Burns Bannion #6: “Kill Me In Atami” by Earl Norman (Norman
Thompson). This one could have been a Bud & Lou comedy film. Bannion is
hired by a wealthy widow, Mrs. Hikonami. She wants a renter removed from her
estate. Legal action would take years, but she wants Bannion to see that he
leaves early, even if it means a karate chop to back of the neck. But there’s
more to the case, as he soon finds out. The widow’s husband was murdered by a
karate blow to the back of the head, forcing the head into a sharp instrument,
but everybody says it was a suicide. En route to the estate, Bannion picks up a
‘wooley booger’ girl (read the book to find out) who loves sex, but someone
hangs him and pins a suicide note on his chest. Arriving at the mansion, he
finds the widow’s sister, Fujiwara, and Mrs. Hikonami’s daughter, Asako. The three women are exact images of each
other. Over the next three nights, the power goes off, and one of them enters
his room to seduce him, but he never knows which one.

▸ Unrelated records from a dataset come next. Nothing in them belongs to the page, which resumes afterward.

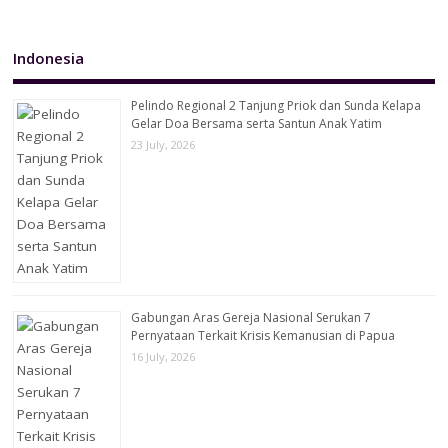
Indonesia
Pelindo Regional 2 Tanjung Priok dan Sunda Kelapa
Gelar Doa Bersama serta Santun Anak Yatim
23 July, 2026
Gabungan Aras Gereja Nasional Serukan 7
Pernyataan Terkait Krisis Kemanusian di Papua
16 July, 2026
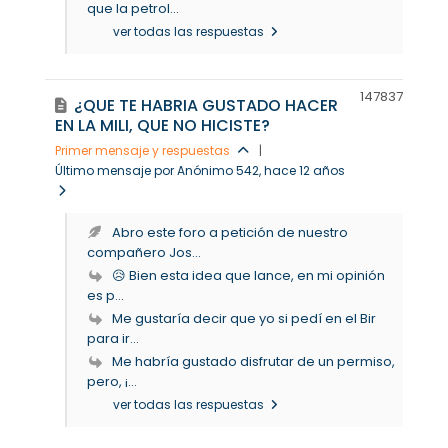
que la petrol...
ver todas las respuestas
14783
7
¿QUE TE HABRIA GUSTADO HACER
EN LA MILI, QUE NO HICISTE?
Primer mensaje y respuestas
|
Último mensaje por Anónimo 542
, hace 12 años
Abro este foro a petición de nuestro
compañero Jos...
😥 Bien esta idea que lance, en mi opinión
es p...
Me gustaría decir que yo si pedí en el Bir
para ir...
Me habría gustado disfrutar de un permiso,
pero, ¡...
ver todas las respuestas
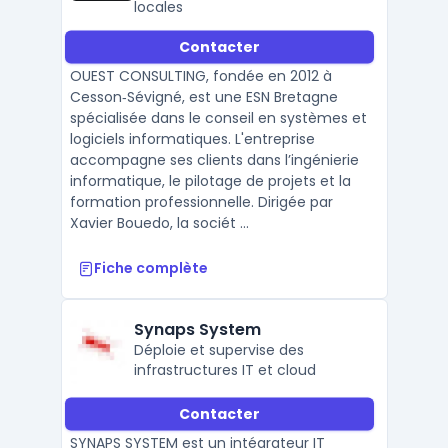
locales
Contacter
OUEST CONSULTING, fondée en 2012 à
Cesson‑Sévigné, est une ESN Bretagne
spécialisée dans le conseil en systèmes et
logiciels informatiques. L'entreprise
accompagne ses clients dans l’ingénierie
informatique, le pilotage de projets et la
formation professionnelle. Dirigée par
Xavier Bouedo, la sociét ...
Fiche complète
Synaps System
Déploie et supervise des
infrastructures IT et cloud
Contacter
SYNAPS SYSTEM est un intégrateur IT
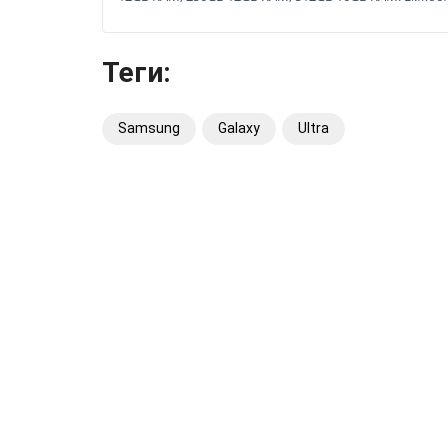
Теги:
Samsung
Galaxy
Ultra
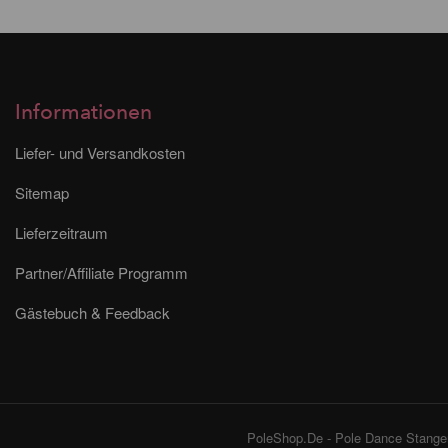
Informationen
Liefer- und Versandkosten
Sitemap
Lieferzeitraum
Partner/Affiliate Programm
Gästebuch & Feedback
PoleShop.De - Pole Dance Stangen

Except that it isn’t the 300-pound
maid, who also knows karate. There are hidden passages behind a bookcase,
tunnels beneath the mansion, and monsters lurking about the tunnels and an
abandoned sanitarium nearby. More supposed suicides happen, men hanging in the
tunnel, and Bannion’s wooley booger girl inside the sanitarium. This is one of
my favorites in the series. Thought Hedges is mentioned, he isn’t in this
story. Inspector Ezawa introduces Bannion to Mrs. Hikonami, and then we don’t
see him any more. Oddly, this is the only Burns Bannion novel not reprinted in
the ERLE Edition in Japan. It’s only available in the American Berkley 1962
printing. I might add at this point that the Berkley editions were well edited,
while the Japanese ERLE editions were not.